What is needed: Retype, word for word, every line of the records below starting at the one that contains "Cooperative, highlighting the" and ending at the one that contains "February 3, 2026"; include both of those lines and nothing more.

Exercise materials:
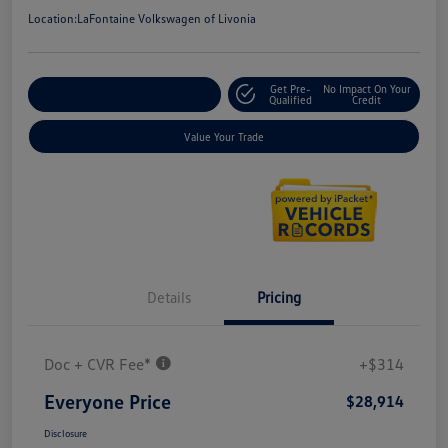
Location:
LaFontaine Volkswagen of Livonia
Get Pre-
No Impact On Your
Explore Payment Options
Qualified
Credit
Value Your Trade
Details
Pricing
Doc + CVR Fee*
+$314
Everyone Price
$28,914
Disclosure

---

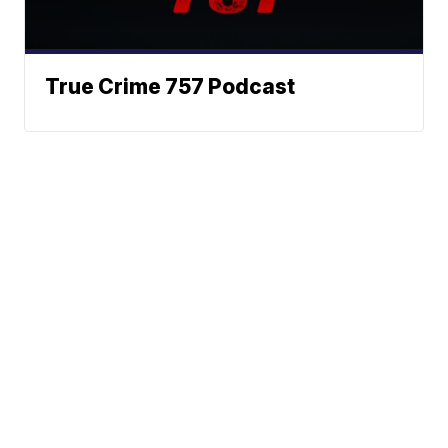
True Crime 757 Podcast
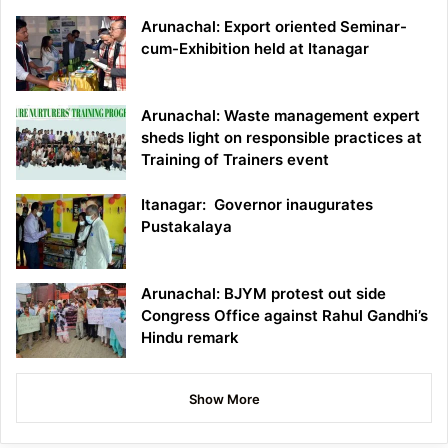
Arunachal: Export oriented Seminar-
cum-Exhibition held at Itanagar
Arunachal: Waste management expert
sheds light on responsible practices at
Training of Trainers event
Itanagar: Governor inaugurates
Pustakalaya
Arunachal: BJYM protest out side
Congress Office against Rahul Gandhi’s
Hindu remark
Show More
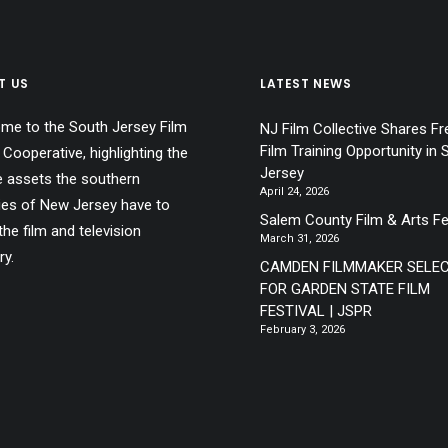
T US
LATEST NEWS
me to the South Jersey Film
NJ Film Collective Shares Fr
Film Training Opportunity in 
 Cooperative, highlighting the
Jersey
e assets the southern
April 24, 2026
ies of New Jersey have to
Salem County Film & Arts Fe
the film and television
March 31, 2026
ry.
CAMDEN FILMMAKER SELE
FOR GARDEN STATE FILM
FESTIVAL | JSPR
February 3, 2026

Exercise output:
 Cooperative, highlighting the
Jersey
e assets the southern
April 24, 2026
ies of New Jersey have to
Salem County Film & Arts Fe
the film and television
March 31, 2026
ry.
CAMDEN FILMMAKER SELE
FOR GARDEN STATE FILM
FESTIVAL | JSPR
February 3, 2026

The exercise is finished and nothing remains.